At the end of April I posted a large gallery of photographs taken at London’s Borough Market. In the shadow of Southwark Cathedral and right by London Bridge, Borough Market is a tourist attraction in its own right and the photographs from that first gallery may have given you some sense of how crowded it is on most days. You may have also got the sense that the Borough Market—unlike Montreal’s Jean-Talon market—is not really a farmers’ market: there are in fact very few produce vendors there. What the market is really good for is retail product from small-scale and artisanal producers as well as local fish and meat. It’s also very good for casual eating; of this it may have more than Jean-Talon (though we were, of course, at Jean-Talon at the end of October). The first gallery was focused almost entirely on retail establishments. This gallery—which is even larger—focuses almost entirely on the vendors selling prepared food. 

The pictures were taken on two separate visits a few weeks apart. The first visit was on a Friday when the market was just jammed—it was quite difficult to move around in some parts of it on account of the crush. Our second visit was on a Monday, when not all traders are present (not everyone trades on all days of the week), and it was a much more manageable experience (I had a much nicer time at the Neal’s Yard Dairy branch on this occasion as well and will probably put up a separate post about that later). This is a double-edged sword, of course, for both vendors and shoppers. For the vendors who do open in the first half of the week there are fewer customers; and customers who go on Mondays, Tuesdays and Wednesdays miss a lot of what makes the market special—very few of the small-scale cheese-makers are there, for example and also missing (tragically for me) is Mrs. King’s Pork Pies.

Still, whichever day you go, you are likely to find enough food options to make you happy. We were certainly very happy on both occasions—and it was all quite reasonably priced too. If you dare, launch the slideshow below for a captioned walk through most of the market’s food. The things we actually ate are towards the end of each broad category of food.

My plan had been to go back to Borough Market one more time before our time in London ends (just a week and a half now) both to buy some turbot and sole to cook and to score a couple of Mrs King’s pies.
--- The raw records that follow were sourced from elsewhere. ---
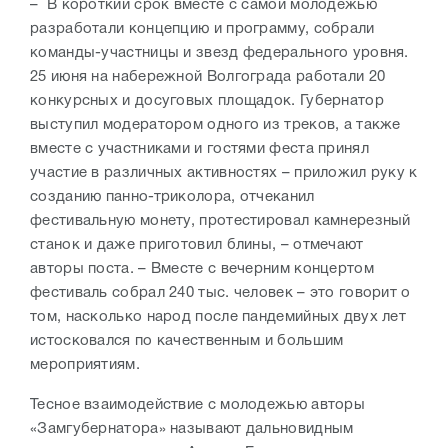
– В короткий срок вместе с самой молодежью
разработали концепцию и программу, собрали
команды-участницы и звезд федерального уровня.
25 июня на набережной Волгограда работали 20
конкурсных и досуговых площадок. Губернатор
выступил модератором одного из треков, а также
вместе с участниками и гостями феста принял
участие в различных активностях – приложил руку к
созданию панно-триколора, отчеканил
фестивальную монету, протестировал камнерезный
станок и даже приготовил блины, – отмечают
авторы поста. – Вместе с вечерним концертом
фестиваль собрал 240 тыс. человек – это говорит о
том, насколько народ после пандемийных двух лет
истосковался по качественным и большим
мероприятиям.
Тесное взаимодействие с молодежью авторы
«Замгубернатора» называют дальновидным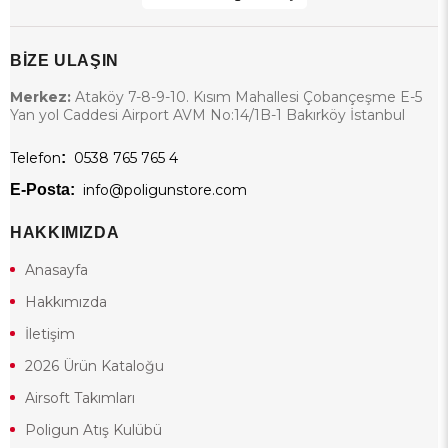
BİZE ULAŞIN
Merkez:
Ataköy 7-8-9-10. Kısım Mahallesi Çobançeşme E-5
Yan yol Caddesi Airport AVM No:14/1B-1 Bakırköy İstanbul
Telefon
:
0538 765 765 4
E-Posta:
info@poligunstore.com
HAKKIMIZDA
Anasayfa
Hakkımızda
İletişim
2026 Ürün Kataloğu
Airsoft Takımları
Poligun Atış Kulübü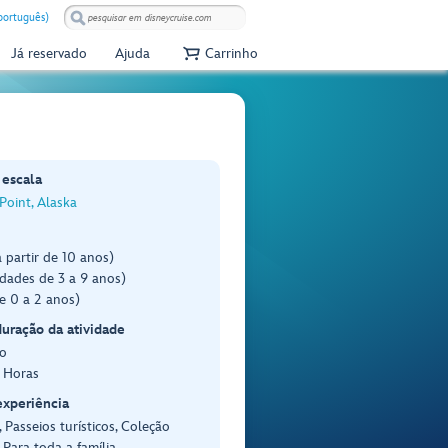
(português)
Já reservado
Ajuda
Carrinho
 escala
 Point, Alaska
 partir de 10 anos)
dades de 3 a 9 anos)
e 0 a 2 anos)
duração da atividade
o
5 Horas
experiência
 Passeios turísticos, Coleção
, Para toda a família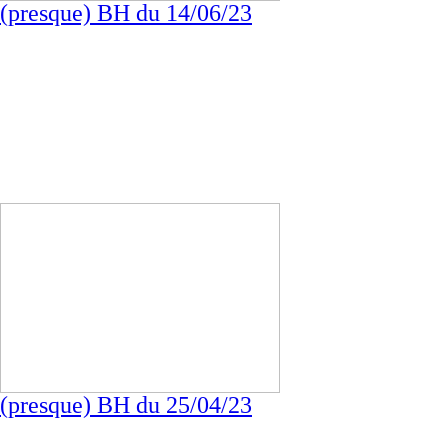
(presque) BH du 14/06/23
(presque) BH du 25/04/23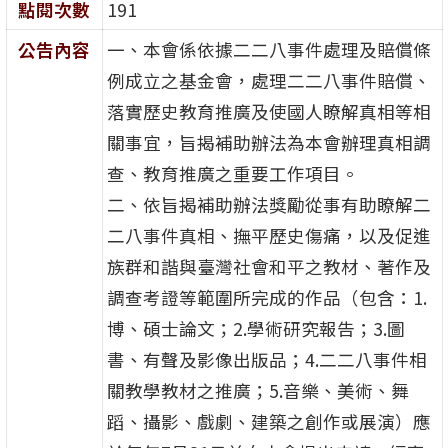
點閱次數
191
公告內容
一、本會係依據二二八事件處理及賠償條
例成立之基金會，處理二二八事件賠償、
落實歷史教育推廣及使國人瞭解真相等相
關事宜，旨揭補助辦法為本會辦理真相調
查、教育推廣之重要工作項目。
二、依旨揭補助辦法獎勵從事有助瞭解二
二八事件真相、撫平歷史傷痛，以及促進
族群和諧與臺灣社會和平之教材、著作及
調查考證等範圍所完成的作品（包含：1.
博、碩士論文；2.學術研究報告；3.圖
書、有聲及影像出版品；4.二二八事件相
關教學教材之推廣；5.音樂、美術、舞
蹈、攝影、戲劇、建築之創作或展演）應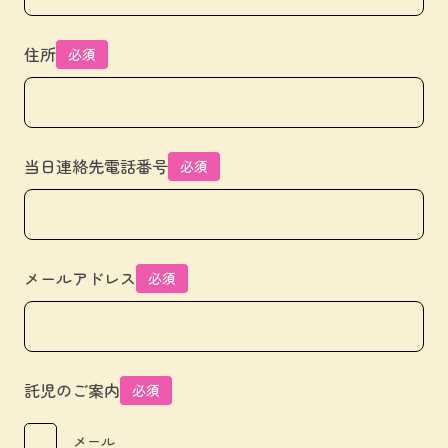
住所
必須
当日連絡先電話番号
必須
メールアドレス
必須
託児のご案内
必須
メール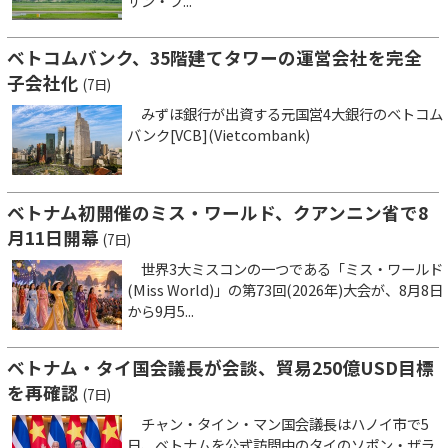
サン・フ...
ベトコムバンク、35階建てタワーの運営会社を完全
子会社化
(7日)
みずほ銀行が出資する元国営4大銀行のベトコム
バンク[VCB](Vietcombank)
ベトナム初開催のミス・ワールド、クアンニン省で8
月11日開幕
(7日)
世界3大ミスコンの一つである「ミス・ワールド
(Miss World)」の第73回(2026年)大会が、8月8日
から9月5...
ベトナム・タイ国会議長が会談、貿易250億USD目標
を再確認
(7日)
チャン・タイン・マン国会議長はハノイ市で5
日、ベトナムを公式訪問中のタイのソポン・ザラ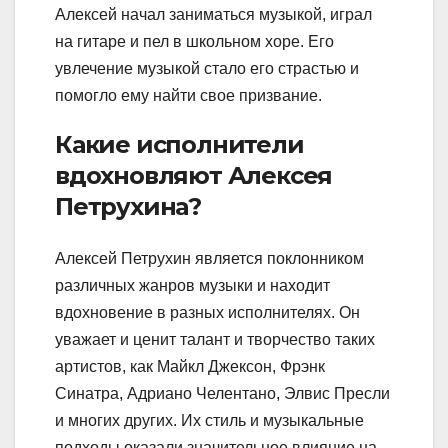
Алексей начал заниматься музыкой, играл
на гитаре и пел в школьном хоре. Его
увлечение музыкой стало его страстью и
помогло ему найти свое призвание.
Какие исполнители
вдохновляют Алексея
Петрухина?
Алексей Петрухин является поклонником
различных жанров музыки и находит
вдохновение в разных исполнителях. Он
уважает и ценит талант и творчество таких
артистов, как Майкл Джексон, Фрэнк
Синатра, Адриано Челентано, Элвис Пресли
и многих других. Их стиль и музыкальные
подходы оказали значительное влияние на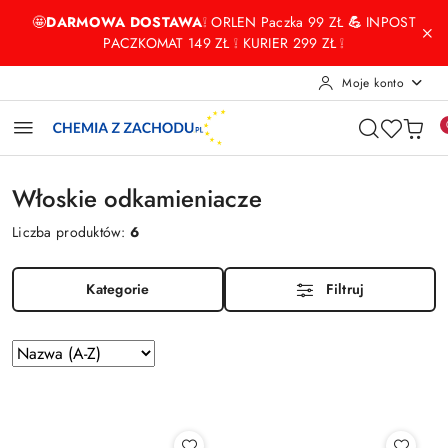
Przejdź do treści głównej
Przejdź do wyszukiwarki
Przejdź do moje konto
Przejdź do menu głównego
Przejdź do stopki
🤩
DARMOWA DOSTAWA
❕ ORLEN Paczka 99 ZŁ
💪
INPOST
PACZKOMAT 149 ZŁ ❕ KURIER 299 ZŁ ❕
Moje konto
Włoskie odkamieniacze
Liczba produktów:
6
Kategorie
Filtruj
Zastosowano
Sortuj
według
sortowanie:
Nazwa
(A-
Z).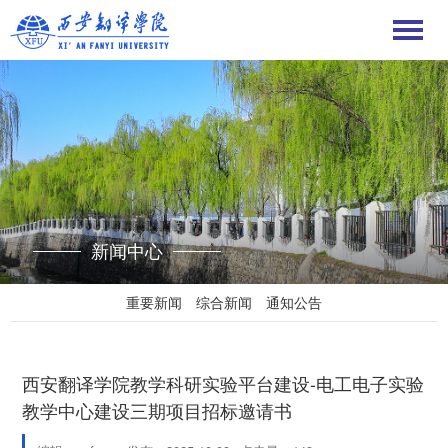
新闻中心
重要新闻
综合新闻
通知公告
西安翻译学院教学科研实验平台建设-电工电子实验
教学中心建设三期项目招标邀请书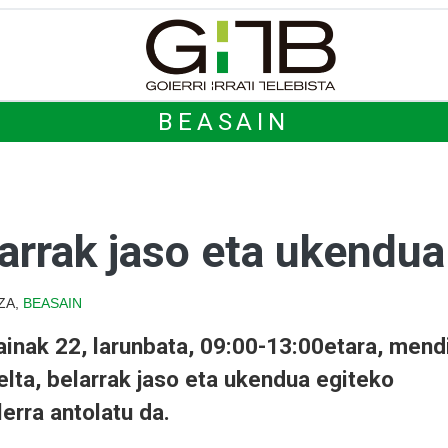
BEASAIN
arrak jaso eta ukendua
ZA,
BEASAIN
ainak 22, larunbata, 09:00-13:00etara, mend
elta, belarrak jaso eta ukendua egiteko
lerra antolatu da.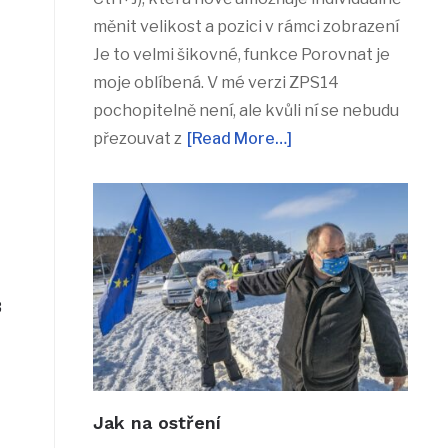
měnit velikost a pozici v rámci zobrazení
Je to velmi šikovné, funkce Porovnat je
moje oblíbená. V mé verzi ZPS14
pochopitelně není, ale kvůli ní se nebudu
přezouvat z
[Read More…]
8
Jak na ostření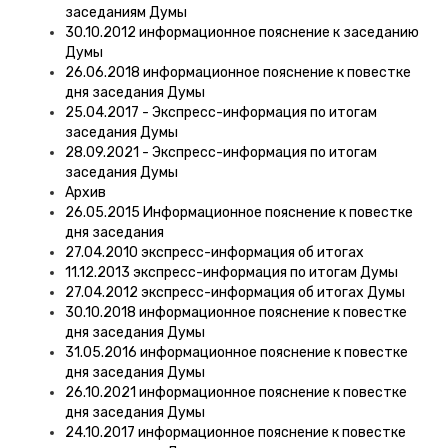
заседаниям Думы
30.10.2012 информационное пояснение к заседанию
Думы
26.06.2018 информационное пояснение к повестке
дня заседания Думы
25.04.2017 - Экспресс-информация по итогам
заседания Думы
28.09.2021 - Экспресс-информация по итогам
заседания Думы
Архив
26.05.2015 Информационное пояснение к повестке
дня заседания
27.04.2010 экспресс-информация об итогах
11.12.2013 экспресс-информация по итогам Думы
27.04.2012 экспресс-информация об итогах Думы
30.10.2018 информационное пояснение к повестке
дня заседания Думы
31.05.2016 информационное пояснение к повестке
дня заседания Думы
26.10.2021 информационное пояснение к повестке
дня заседания Думы
24.10.2017 информационное пояснение к повестке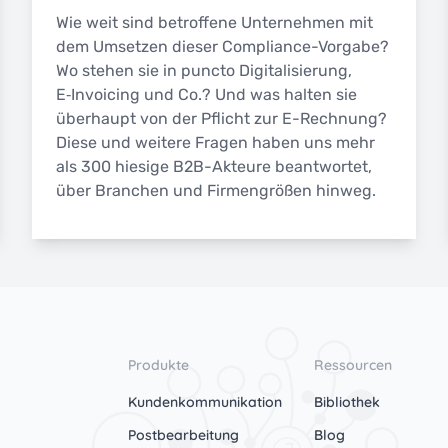
Wie weit sind betroffene Unternehmen mit
dem Umsetzen dieser Compliance-Vorgabe?
Wo stehen sie in puncto Digitalisierung,
E‑Invoicing und Co.? Und was halten sie
überhaupt von der Pflicht zur E-Rechnung?
Diese und weitere Fragen haben uns mehr
als 300 hiesige B2B-Akteure beantwortet,
über Branchen und Firmengrößen hinweg.
Produkte
Ressourcen
Kundenkommunikation
Bibliothek
Postbearbeitung
Blog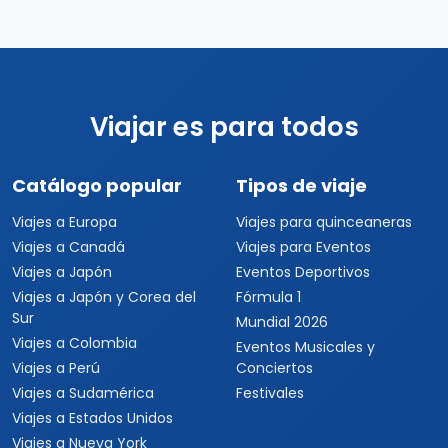
Viajar es para todos
Catálogo popular
Tipos de viaje
Viajes a Europa
Viajes para quinceaneras
Viajes a Canadá
Viajes para Eventos
Viajes a Japón
Eventos Deportivos
Viajes a Japón y Corea del
Fórmula 1
Sur
Mundial 2026
Viajes a Colombia
Eventos Musicales y
Viajes a Perú
Conciertos
Viajes a Sudamérica
Festivales
Viajes a Estados Unidos
Viajes a Nueva York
But in the wake of the raised terror alert currently in place I’m not certain that it’s the best idea to visit such a densely crowded place. It’s not that the city in general feels very different than it had before the Manchester attack but perhaps because we’re here with our kids (and also with responsibility for other people’s far older kids), or perhaps because we’ve been living in a small town in semi-rural Minnesota for 10 years now, we’re a bit more cautious than we otherwise might be. Let’s see how it goes.